Wellness advocacy also doesn’t make room for those who do not find their states of mental difference inherently distressing, but rather find navigating a world designed for only “mentally healthy” minds and bodies a barrier to access and care.

Wellness asks us to limit our understanding of distress to only our own body and mind, and to cure our mental differences because they are seen as inherently negative and unhealthy, rather than advocating for access and safety for non-normative bodies and minds.

Those of us seen as chronic cases, with upsetting or socially unacceptable symptoms, with less photogenic and inspirational stories, feel excluded from the supposedly inclusive messaging. Wellness campaigns also generally exclude those who are housing insecure due to stigmatization of their condition and their inability to work. They exclude those who are kept involuntarily in hospital wards or prisons, or those individuals medicated through legally enforceable community treatment orders.

Although attention to distress and harm that arises from mental states is undoubtedly important, and destigmatization is fundamental to changing the lives of those deemed “mentally ill” for the better, the framework of wellness, illness, and cure promoted by Bell Let’s Talk remains limiting.

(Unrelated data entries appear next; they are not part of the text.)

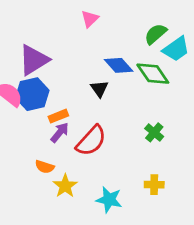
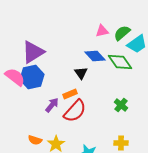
pink triangle: (90, 19) -> (102, 31), moved, turned 32
orange rectangle: (58, 116) -> (70, 94), moved
orange semicircle: (45, 167) -> (35, 140), moved

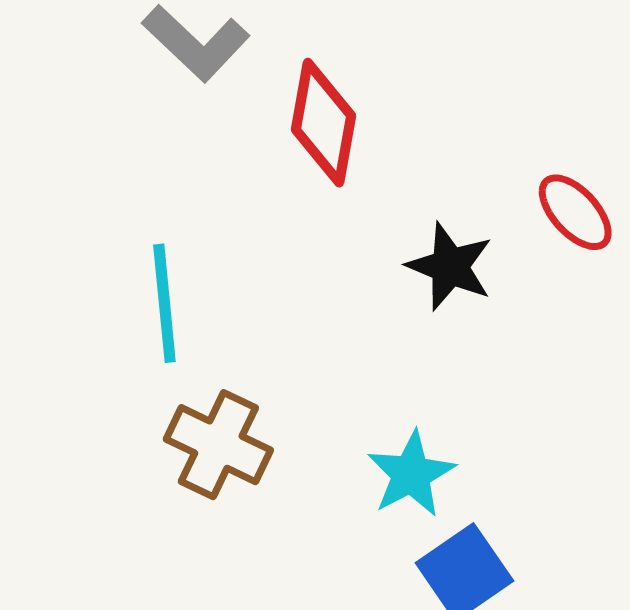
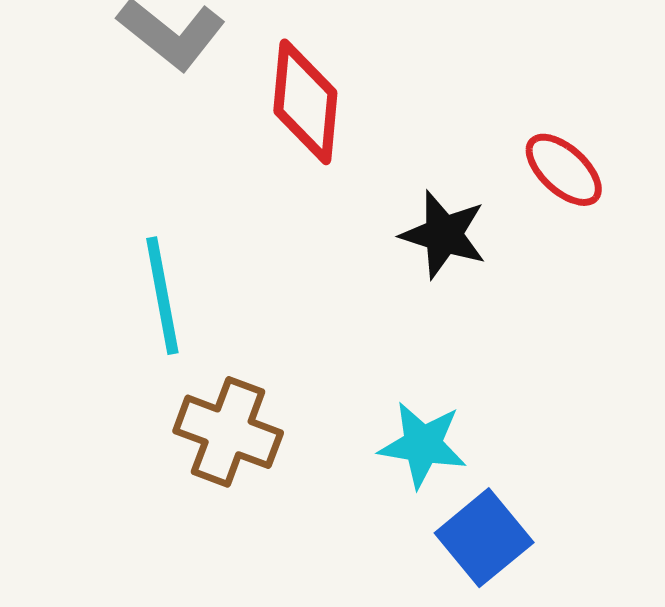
cyan star: (411, 474) -> (423, 445), turned -30

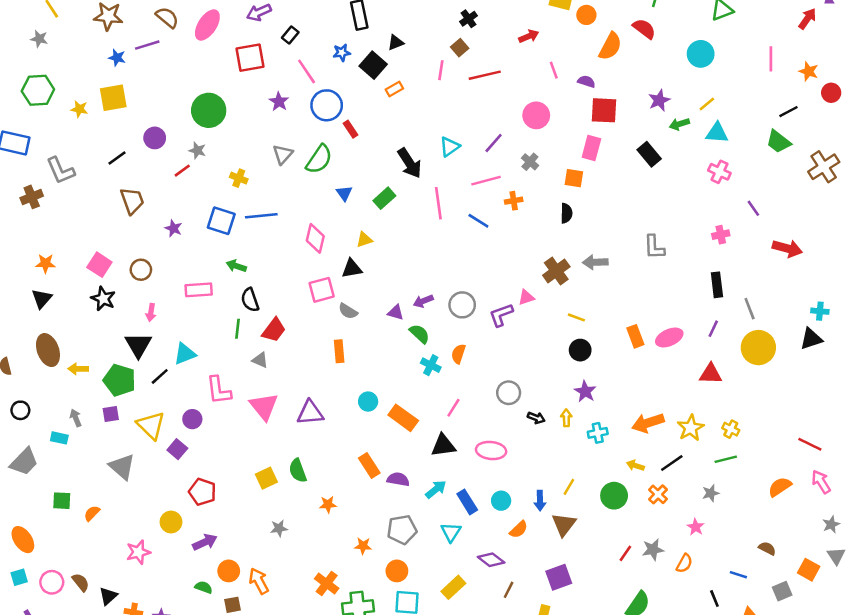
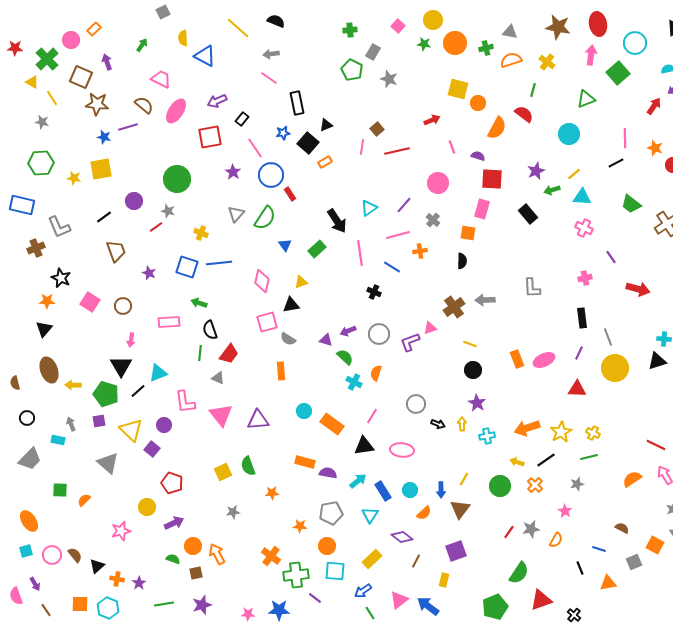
black cross: (468, 19) -> (374, 292), moved, turned -32
black line: (788, 112) -> (616, 163), moved
black star: (103, 299) -> (61, 278), moved
orange rectangle: (369, 466) -> (305, 462), turned -42

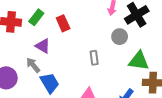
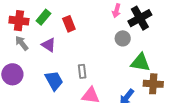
gray rectangle: (94, 58) -> (82, 71), moved
gray arrow: (33, 65) -> (22, 43), moved

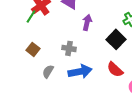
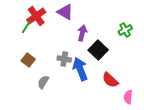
black square: (116, 39) -> (98, 50), moved
blue arrow: (80, 71) -> (80, 69), moved, turned -100

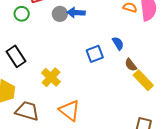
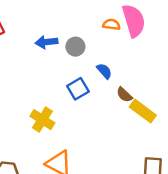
gray circle: (60, 14) -> (75, 47), moved
yellow cross: (51, 77) -> (42, 120), moved

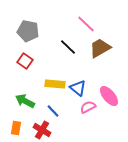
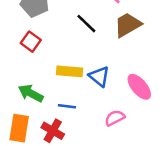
pink semicircle: (88, 107) -> (115, 118), moved
blue line: (53, 111) -> (67, 106), turned -40
orange rectangle: (16, 128) -> (19, 128), size x1.5

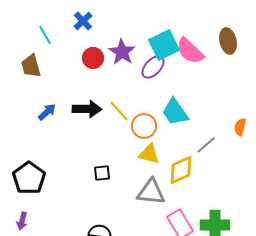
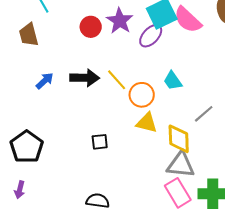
cyan trapezoid: (175, 112) -> (173, 81), size x0.7
yellow diamond: (181, 170) -> (179, 139), turned -68
gray triangle: (151, 192) -> (181, 165), moved

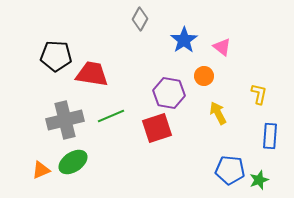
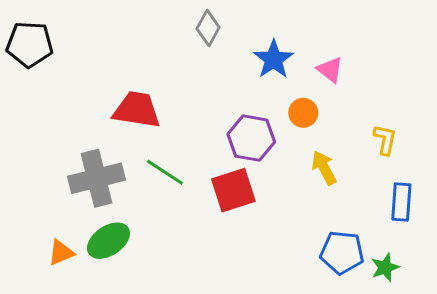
black pentagon: (56, 56) -> (30, 44), moved
green line: (111, 116) -> (165, 172), turned 56

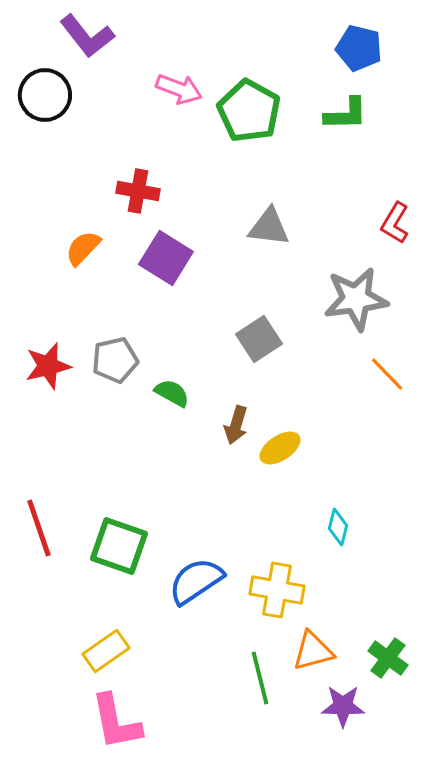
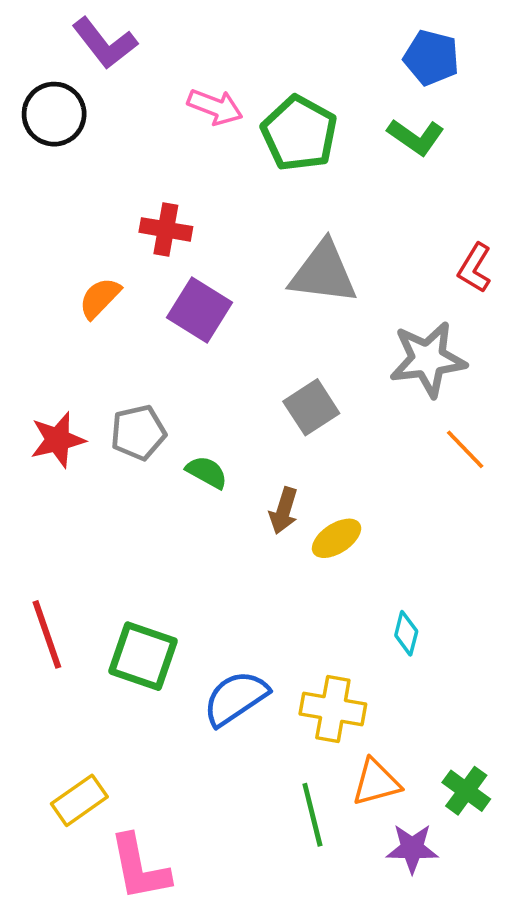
green L-shape: (346, 114) -> (416, 137), turned 36
gray triangle: (269, 227) -> (323, 273), size x1.4
yellow rectangle: (106, 651) -> (79, 800), moved

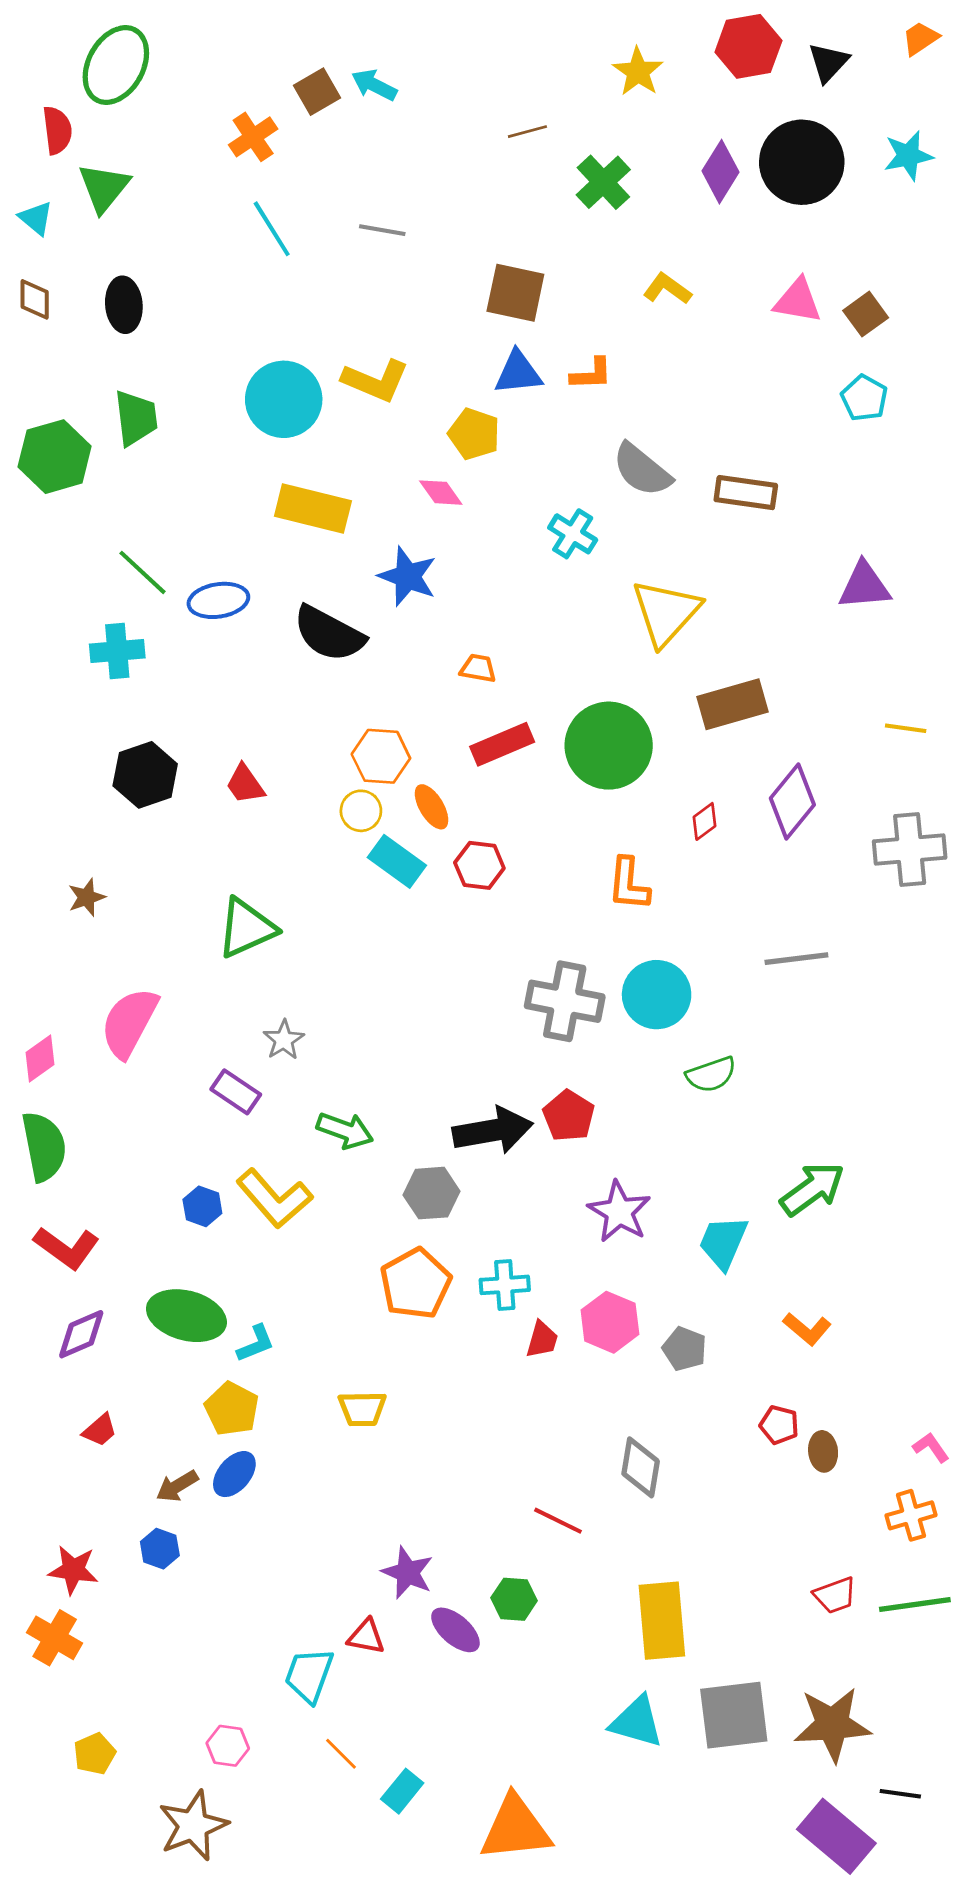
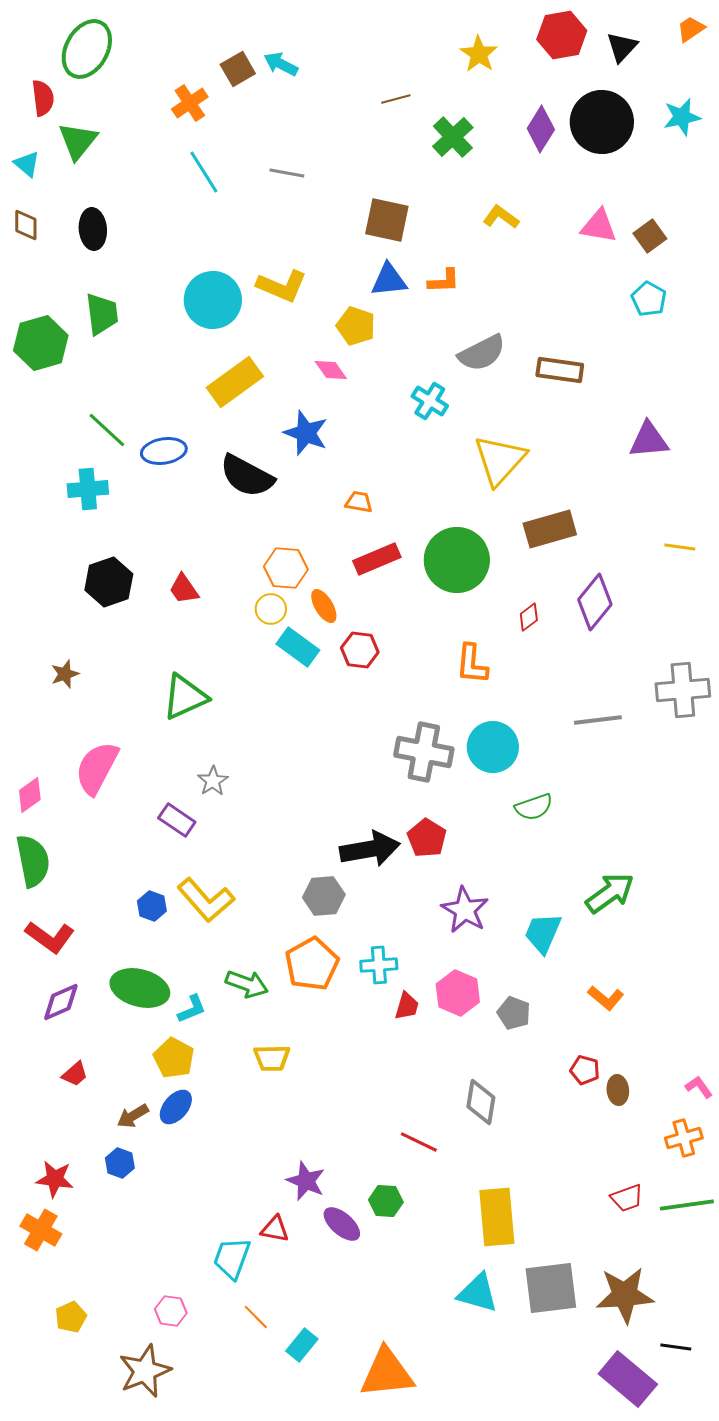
gray semicircle: (642, 470) -> (482, 353), turned -66
yellow rectangle: (313, 509) -> (235, 382), turned -50
gray cross: (910, 849) -> (683, 690), moved
green arrow: (345, 1130) -> (247, 984), moved

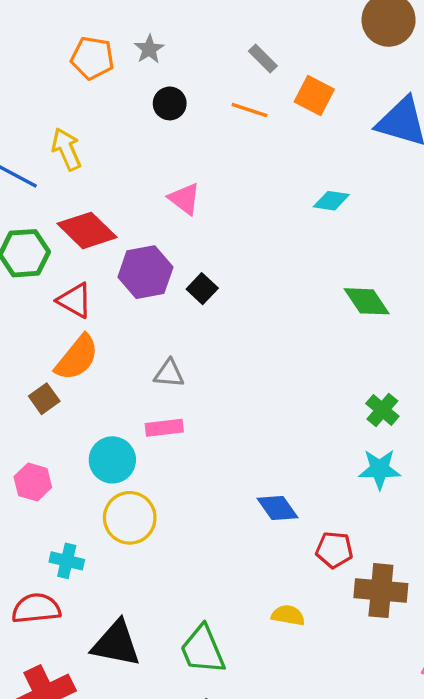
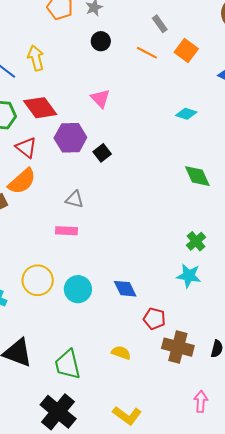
cyan circle: (112, 460) -> (78, 289), moved

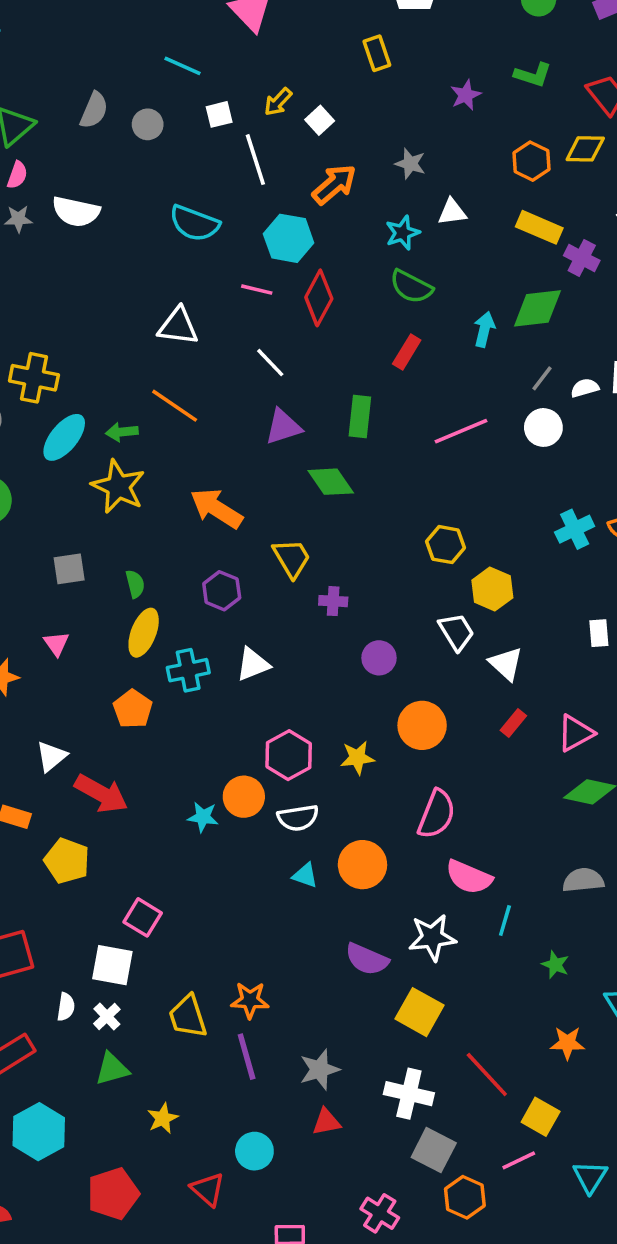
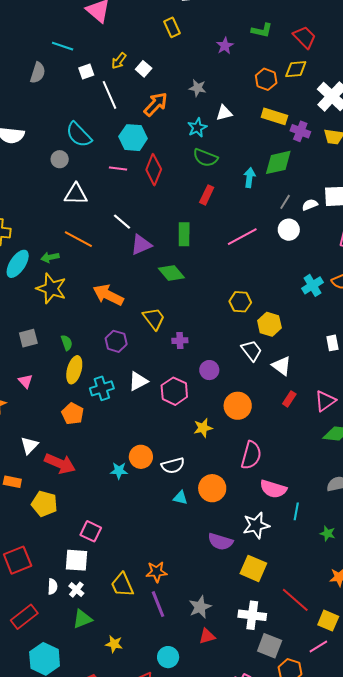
gray semicircle: (94, 110) -> (38, 73), moved
gray circle: (148, 124) -> (60, 159), moved
cyan semicircle: (194, 223) -> (79, 135), turned 32
white line: (270, 363) -> (122, 222), moved
pink hexagon: (289, 755) -> (174, 391), moved
yellow star: (163, 1118) -> (114, 644), turned -30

Structures of support that see success as harm reduction and increased access, rather than supposedly normal functioning, are vital. Peer-support networks are invaluable in advocating for changing the way mental disability, difference, and distress is made vulnerable through policing and medicalization.

After a year of increased attention to deaths as a result of police “wellness checks,” especially for BIPOC individuals, we must push past the wellness model and think more deeply about mental disabilities — and how we can change access and care.

Andrew McEwan is a PhD candidate at Brock University who writes on disability, madness, and literature. His recent work can be found in the anthology Literatures of Madness, and the poetry collection If Pressed.